If a line in the records contains the string "новость", show that line.
[Opening Dataset extract section]
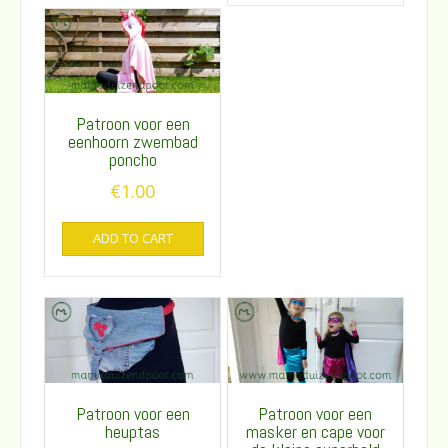
Patroon voor een
eenhoorn zwembad
poncho
€
1.00
ADD TO CART
Patroon voor een
Patroon voor een
heuptas
masker en cape voor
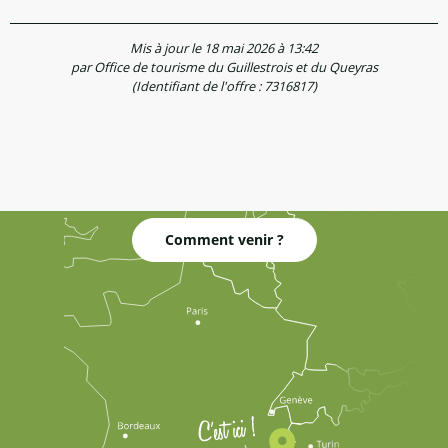
Mis à jour le 18 mai 2026 à 13:42
par Office de tourisme du Guillestrois et du Queyras
(Identifiant de l'offre :
7316817
)
Comment venir ?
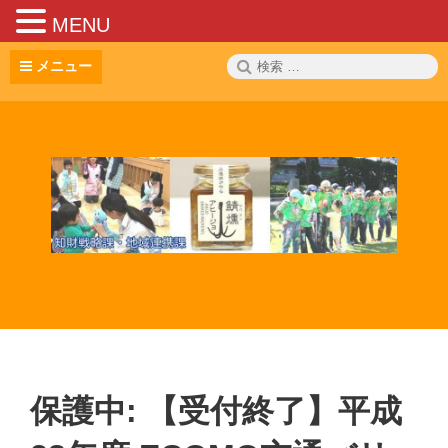
MENU
コ
検
メニュー
ン
索:
テ
ン
ツ
へ
ス
キ
ッ
プ
保護中: 【受付終了】平成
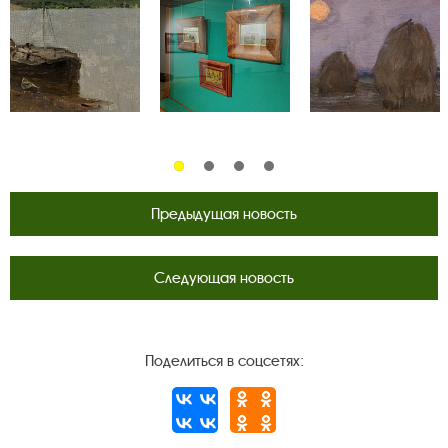
Предыдущая новость
Следующая новость
Поделиться в соцсетях:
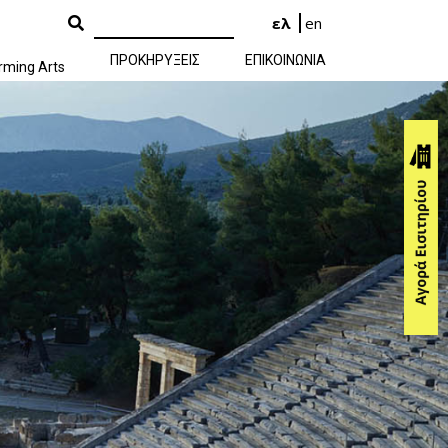
ελ
en
ΠΡΟΚΗΡΥΞΕΙΣ
ΕΠΙΚΟΙΝΩΝΙΑ
rming Arts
[Closing Dataset extract section]
== The completed task ==
Предыдущая новость
Следующая новость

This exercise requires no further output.